When the late radical-left political journalist Doug Ireland used to write to me, usually to praise a book I’d just published (if only that happened more often), the salutation was always “Comrade Don” or “Brother Don,” no matter that we’d never met and only admired each other’s work from afar. We did, however, admire many of the same writers, the two most discussed in our emails being his friends Gore Vidal and historian Martin Duberman, whom Doug called “an unwavering beacon of light and my personal candidate for sainthood.” Having spent the past six months working side by side with Marty, I can attest to the fact that Doug was on to something.

Not long before his death in 2013, Doug asked me whether I’d consider a book of his writings for publication. It was to be his first book in some 40 years as a journalist. He said that Marty had been “on his case” to start the project, but Doug wasn’t sure if he “had the force” to undertake the project, due to his poor health. Still, he added, “When Marty tells me it’s important to do something, I listen.”

I followed Doug’s reporting in Gay City News each week in the months thereafter, as he addressed human-rights abuses around the world, and I was certain the book would be as outspoken and inimitable as Doug himself. Then it was announced, in late October 2013, that Doug had died following a long illness, and I felt bereaved. I mourned his death the way you would any writer/provocateur/truth teller—one who you know can’t quite be replaced—but I also mourned the fact that Doug’s book would never see print, and, in time, his articles would be forgotten.

It was therefore a real pleasure and a genuine surprise when, about a year later, I received an email from Marty, whom I had met but didn’t know much better than I knew Doug, saying that he’d amassed a collection of Doug’s work titled The Emperor Has No Clothes: Doug Ireland’s Radical Voice, in a gesture of friendship to Doug and a tribute to his memory, the likes of which I’ve seldom seen. (All of this was done, incidentally, while Marty was completing his own latest manuscript.) When I told Marty that I wasn’t in a position to acquire the book, he asked if I would instead help him see the book through the self-publication process. Marty, it turned out, was unaware of my conversations with Doug about the book, and his coming to me was pure coincidence. I’d like to think Doug had a hand in this somehow, and in that spirit I gladly joined Marty as his publishing advisor.

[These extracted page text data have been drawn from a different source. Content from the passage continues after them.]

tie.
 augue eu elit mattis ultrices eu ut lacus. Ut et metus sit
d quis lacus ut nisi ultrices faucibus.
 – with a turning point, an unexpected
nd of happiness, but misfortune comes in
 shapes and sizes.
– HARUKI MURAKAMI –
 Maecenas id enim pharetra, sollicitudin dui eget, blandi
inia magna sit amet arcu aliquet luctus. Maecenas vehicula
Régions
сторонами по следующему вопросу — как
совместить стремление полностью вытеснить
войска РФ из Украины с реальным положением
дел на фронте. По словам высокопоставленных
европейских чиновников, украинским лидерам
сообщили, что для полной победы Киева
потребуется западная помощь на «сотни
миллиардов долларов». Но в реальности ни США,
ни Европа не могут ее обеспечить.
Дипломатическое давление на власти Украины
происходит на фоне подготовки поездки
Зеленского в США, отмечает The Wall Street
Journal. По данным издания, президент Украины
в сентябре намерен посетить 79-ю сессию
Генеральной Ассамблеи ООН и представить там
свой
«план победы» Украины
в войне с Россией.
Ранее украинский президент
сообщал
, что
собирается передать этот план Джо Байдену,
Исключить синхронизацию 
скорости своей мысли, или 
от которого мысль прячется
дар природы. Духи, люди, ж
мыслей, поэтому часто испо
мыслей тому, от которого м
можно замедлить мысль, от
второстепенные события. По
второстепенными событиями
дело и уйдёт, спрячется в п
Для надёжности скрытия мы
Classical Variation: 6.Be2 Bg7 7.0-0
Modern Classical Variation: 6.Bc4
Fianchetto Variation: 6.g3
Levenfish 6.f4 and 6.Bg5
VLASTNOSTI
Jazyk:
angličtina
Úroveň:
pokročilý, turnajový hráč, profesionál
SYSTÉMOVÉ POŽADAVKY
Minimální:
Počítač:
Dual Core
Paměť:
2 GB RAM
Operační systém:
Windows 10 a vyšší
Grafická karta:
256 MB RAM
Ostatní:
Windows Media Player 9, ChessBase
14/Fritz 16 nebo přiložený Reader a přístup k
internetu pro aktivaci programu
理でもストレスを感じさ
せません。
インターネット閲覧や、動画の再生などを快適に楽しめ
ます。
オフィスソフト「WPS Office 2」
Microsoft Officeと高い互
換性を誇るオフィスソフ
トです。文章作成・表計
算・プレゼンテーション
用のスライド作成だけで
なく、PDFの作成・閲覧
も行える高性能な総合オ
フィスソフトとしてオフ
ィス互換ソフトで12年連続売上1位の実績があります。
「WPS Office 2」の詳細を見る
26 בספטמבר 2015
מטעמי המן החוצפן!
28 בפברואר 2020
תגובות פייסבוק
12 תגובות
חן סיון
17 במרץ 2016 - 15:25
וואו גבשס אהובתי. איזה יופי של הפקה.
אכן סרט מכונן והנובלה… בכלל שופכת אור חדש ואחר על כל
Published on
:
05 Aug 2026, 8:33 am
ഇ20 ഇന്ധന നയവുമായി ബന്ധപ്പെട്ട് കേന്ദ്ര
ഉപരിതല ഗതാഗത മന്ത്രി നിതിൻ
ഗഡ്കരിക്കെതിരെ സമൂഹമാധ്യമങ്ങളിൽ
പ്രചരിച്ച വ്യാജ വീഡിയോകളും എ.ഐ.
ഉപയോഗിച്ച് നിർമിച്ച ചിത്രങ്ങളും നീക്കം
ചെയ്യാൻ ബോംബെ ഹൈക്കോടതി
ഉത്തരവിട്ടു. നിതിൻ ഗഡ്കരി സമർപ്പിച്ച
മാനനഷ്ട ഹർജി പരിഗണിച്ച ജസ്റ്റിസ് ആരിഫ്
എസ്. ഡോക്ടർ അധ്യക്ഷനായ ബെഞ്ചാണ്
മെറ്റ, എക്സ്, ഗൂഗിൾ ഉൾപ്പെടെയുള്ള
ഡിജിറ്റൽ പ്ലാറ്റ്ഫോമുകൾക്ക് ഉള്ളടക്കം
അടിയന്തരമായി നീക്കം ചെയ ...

Combing through decades of journalism, much of it from obscure and defunct publications both in print and online, had to have been an awesome undertaking for Marty. But there it all was, the best of Doug’s writing, on issues ranging from presidential politics (a far leftist, Doug wrote withering critiques of Republicans and Democrats alike) to gay rights, AIDS, international politics, and issues concerning people of color at home and abroad. To say that Doug is my kind of writer is an understatement of the first order. Or, as Doug’s friend, the author John Berendt, put it: “Doug was the moral lodestar of the embattled left.” Marty would agree, and this undoubtedly inspired his unwavering commitment to a labor-intensive and at times exhausting project—a project that, despite the enormous amount of work involved, was enormously rewarding to Marty and me, and hopefully to readers too, now that the book is completed.

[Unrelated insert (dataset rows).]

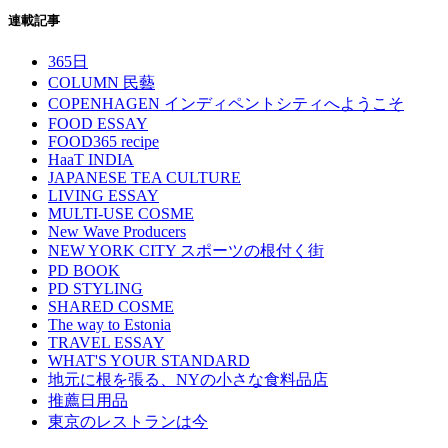
連載記事
365日
COLUMN 民藝
COPENHAGEN インディペントシティへようこそ
FOOD ESSAY
FOOD365 recipe
HaaT INDIA
JAPANESE TEA CULTURE
LIVING ESSAY
MULTI-USE COSME
New Wave Producers
NEW YORK CITY スポーツの根付く街
PD BOOK
PD STYLING
SHARED COSME
The way to Estonia
TRAVEL ESSAY
WHAT'S YOUR STANDARD
地元に根を張る、NYの小さな食料品店
推薦日用品
東京のレストランは今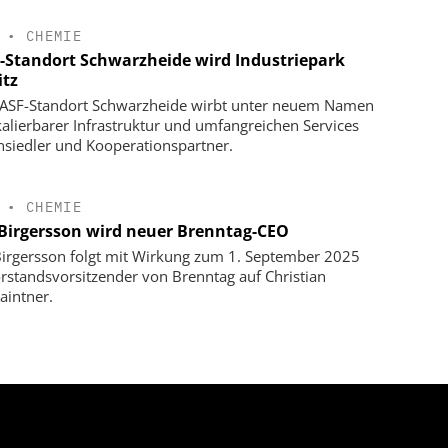
•
CHEMIE
-Standort Schwarzheide wird Industriepark
itz
ASF-Standort Schwarzheide wirbt unter neuem Namen
kalierbarer Infrastruktur und umfangreichen Services
siedler und Kooperationspartner.
•
CHEMIE
 Birgersson wird neuer Brenntag-CEO
Birgersson folgt mit Wirkung zum 1. September 2025
orstandsvorsitzender von Brenntag auf Christian
aintner.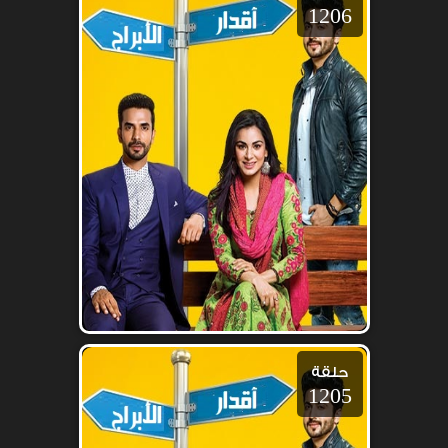
1206
حلقة
1205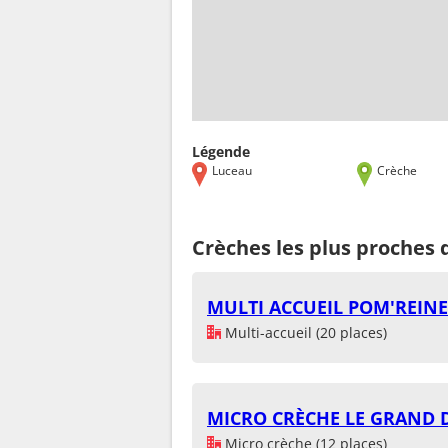
Légende
Luceau
Crèche
Crèches les plus proches
MULTI ACCUEIL POM'REINE
Multi-accueil (20 places)
MICRO CRÈCHE LE GRAND 
Micro crèche (12 places)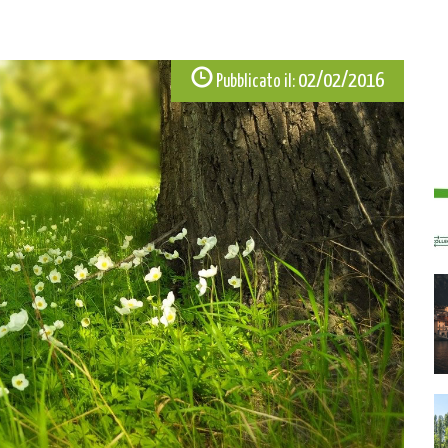
02/02/2016
Pubblicato il: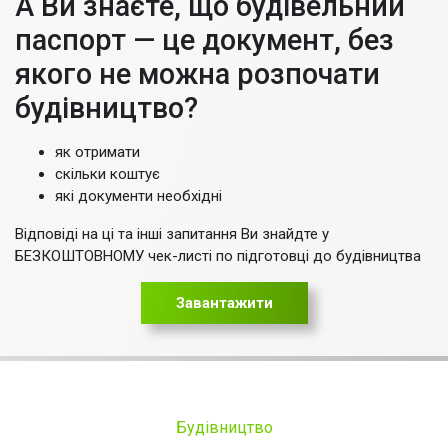
А Ви знаєте, що будівельний
паспорт — це документ, без
якого не можна розпочати
будівництво?
як отримати
скільки коштує
які документи необхідні
Відповіді на ці та інші запитання Ви знайдте у
БЕЗКОШТОВНОМУ чек-листі по підготовці до будівництва
Завантажити
Будівництво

With publication just a month away, you might say that Doug’s friends and colleagues are celebrating his return, as if someone of Doug’s caliber, accomplishments, strong opinions, and ironclad faith in friends could ever truly leave us. To quote Doug as he signed off in one of his last emails to me, “Keep on keepin’ on.” With publication of The Emperor Has No Clothes, the work of Doug is keepin’ on, as it honors the writing career of this remarkable man.

Don Weise has been a publisher and editor specializing in LGBTQ literature for almost 20 years. His most recent book, with Devon W. Carbado, is The Long Walk to Freedom: Runaway Slave Narratives (Beacon).